BEGIN Material provided
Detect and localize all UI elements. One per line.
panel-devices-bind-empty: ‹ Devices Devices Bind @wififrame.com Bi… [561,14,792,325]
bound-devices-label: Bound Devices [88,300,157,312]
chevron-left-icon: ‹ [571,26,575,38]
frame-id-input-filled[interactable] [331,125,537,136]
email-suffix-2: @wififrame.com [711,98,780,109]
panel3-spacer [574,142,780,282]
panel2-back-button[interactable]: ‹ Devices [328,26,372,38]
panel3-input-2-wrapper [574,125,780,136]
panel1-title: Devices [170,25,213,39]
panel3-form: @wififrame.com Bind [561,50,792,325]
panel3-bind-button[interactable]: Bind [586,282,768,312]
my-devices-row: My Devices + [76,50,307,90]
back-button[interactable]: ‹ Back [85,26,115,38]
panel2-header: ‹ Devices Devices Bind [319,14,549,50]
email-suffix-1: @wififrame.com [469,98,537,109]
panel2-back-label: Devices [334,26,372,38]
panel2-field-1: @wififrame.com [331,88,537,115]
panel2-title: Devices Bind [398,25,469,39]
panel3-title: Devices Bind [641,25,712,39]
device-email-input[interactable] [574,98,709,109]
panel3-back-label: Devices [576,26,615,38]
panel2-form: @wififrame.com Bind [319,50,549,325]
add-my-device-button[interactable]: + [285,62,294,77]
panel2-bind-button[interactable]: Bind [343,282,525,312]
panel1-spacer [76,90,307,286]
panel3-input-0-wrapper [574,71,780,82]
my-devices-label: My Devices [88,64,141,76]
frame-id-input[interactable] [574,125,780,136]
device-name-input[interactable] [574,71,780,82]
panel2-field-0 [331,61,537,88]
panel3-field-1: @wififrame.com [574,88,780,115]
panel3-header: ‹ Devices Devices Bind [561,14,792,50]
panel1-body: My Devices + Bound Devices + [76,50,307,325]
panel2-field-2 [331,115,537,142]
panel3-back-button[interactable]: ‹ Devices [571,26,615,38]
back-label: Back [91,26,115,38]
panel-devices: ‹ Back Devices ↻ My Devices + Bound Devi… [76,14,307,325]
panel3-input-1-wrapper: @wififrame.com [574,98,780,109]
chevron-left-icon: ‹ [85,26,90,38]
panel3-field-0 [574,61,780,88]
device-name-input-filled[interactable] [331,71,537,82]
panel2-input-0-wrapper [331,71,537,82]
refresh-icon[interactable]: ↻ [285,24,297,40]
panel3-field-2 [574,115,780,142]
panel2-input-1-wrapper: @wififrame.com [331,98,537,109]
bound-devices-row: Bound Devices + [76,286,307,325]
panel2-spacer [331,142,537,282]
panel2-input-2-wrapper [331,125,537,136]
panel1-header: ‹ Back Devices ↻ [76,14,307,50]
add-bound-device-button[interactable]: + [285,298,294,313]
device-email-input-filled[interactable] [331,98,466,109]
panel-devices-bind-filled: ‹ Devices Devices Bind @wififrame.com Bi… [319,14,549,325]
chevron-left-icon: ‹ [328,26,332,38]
END Material provided
● Exercise: Each line in the listing either holds the word "chevron" or does not. Report how many do, as a bare number.

● Response to this exercise: 3